EXERCISE INSTRUCTIONS:
Give again only what runs from the line with "mask_w, mask_h, mask_svg." to the final line of the entries below, exactly as written and without pictures.
Segment Open
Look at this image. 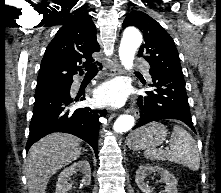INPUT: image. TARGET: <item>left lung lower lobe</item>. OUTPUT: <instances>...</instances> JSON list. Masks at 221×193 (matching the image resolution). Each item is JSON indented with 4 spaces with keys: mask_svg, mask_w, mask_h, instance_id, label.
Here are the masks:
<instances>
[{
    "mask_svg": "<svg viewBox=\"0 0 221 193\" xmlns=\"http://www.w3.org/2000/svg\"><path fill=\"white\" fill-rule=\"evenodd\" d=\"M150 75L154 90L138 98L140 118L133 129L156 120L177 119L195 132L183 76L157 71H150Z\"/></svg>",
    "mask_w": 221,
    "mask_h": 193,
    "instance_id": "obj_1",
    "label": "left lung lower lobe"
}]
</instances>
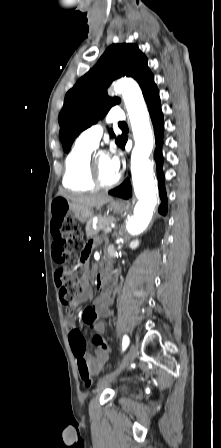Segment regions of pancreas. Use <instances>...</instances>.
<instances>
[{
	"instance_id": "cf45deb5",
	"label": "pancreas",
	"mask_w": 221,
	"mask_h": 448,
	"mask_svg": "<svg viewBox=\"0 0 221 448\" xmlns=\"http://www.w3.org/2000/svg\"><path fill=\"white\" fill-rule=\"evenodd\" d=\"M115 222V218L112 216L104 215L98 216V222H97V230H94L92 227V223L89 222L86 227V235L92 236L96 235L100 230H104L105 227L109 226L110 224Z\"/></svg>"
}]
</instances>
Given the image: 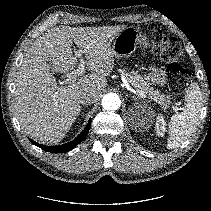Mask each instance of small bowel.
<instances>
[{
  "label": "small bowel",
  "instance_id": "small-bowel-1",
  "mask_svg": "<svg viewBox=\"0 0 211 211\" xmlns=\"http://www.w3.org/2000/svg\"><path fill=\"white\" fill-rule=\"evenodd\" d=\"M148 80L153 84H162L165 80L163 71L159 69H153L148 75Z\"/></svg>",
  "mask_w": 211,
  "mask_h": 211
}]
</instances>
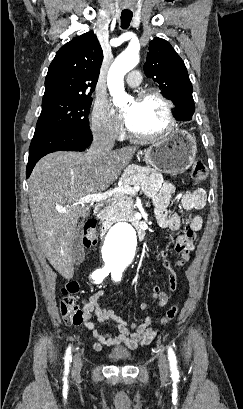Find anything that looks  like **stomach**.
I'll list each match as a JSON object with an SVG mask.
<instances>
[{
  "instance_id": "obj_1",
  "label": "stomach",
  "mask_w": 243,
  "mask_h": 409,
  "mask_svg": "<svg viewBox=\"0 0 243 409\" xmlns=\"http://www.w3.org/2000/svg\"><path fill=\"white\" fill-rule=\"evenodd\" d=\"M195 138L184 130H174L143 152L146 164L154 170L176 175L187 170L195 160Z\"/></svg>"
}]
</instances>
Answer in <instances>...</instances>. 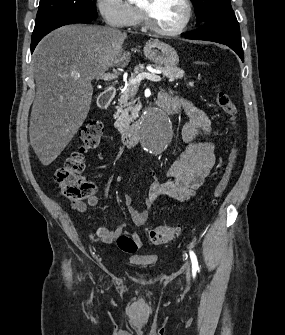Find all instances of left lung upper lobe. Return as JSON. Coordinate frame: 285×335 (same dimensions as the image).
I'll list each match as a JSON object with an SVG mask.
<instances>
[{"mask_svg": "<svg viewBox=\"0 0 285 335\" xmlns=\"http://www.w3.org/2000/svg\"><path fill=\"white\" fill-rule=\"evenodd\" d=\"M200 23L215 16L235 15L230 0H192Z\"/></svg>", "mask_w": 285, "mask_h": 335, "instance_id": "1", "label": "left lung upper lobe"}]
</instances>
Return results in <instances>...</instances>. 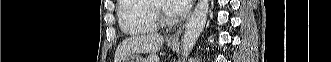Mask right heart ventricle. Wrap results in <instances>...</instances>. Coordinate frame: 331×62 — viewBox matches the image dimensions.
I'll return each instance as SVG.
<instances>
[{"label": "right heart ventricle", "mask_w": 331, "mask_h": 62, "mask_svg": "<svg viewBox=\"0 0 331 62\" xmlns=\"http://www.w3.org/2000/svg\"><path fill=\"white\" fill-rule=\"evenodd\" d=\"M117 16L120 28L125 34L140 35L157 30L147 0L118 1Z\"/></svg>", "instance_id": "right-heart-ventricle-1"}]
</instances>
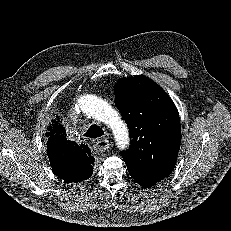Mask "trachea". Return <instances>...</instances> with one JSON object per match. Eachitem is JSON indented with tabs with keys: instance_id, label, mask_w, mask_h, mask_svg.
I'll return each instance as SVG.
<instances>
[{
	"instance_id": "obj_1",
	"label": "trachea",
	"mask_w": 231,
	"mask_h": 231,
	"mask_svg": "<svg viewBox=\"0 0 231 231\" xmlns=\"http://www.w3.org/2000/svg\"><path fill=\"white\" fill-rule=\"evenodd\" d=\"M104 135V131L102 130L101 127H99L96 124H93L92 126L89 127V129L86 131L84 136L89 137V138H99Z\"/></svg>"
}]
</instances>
Segment Closed
SOLUTION BELOW:
Mask "trachea". Return <instances>...</instances> with one JSON object per match. Eachitem is JSON indented with tabs with keys: instance_id, label, mask_w, mask_h, mask_svg.
I'll return each instance as SVG.
<instances>
[{
	"instance_id": "obj_1",
	"label": "trachea",
	"mask_w": 231,
	"mask_h": 231,
	"mask_svg": "<svg viewBox=\"0 0 231 231\" xmlns=\"http://www.w3.org/2000/svg\"><path fill=\"white\" fill-rule=\"evenodd\" d=\"M104 135V131L102 130L101 127H99L96 124H93L92 126L89 127V129L86 131L84 136L89 137V138H99Z\"/></svg>"
}]
</instances>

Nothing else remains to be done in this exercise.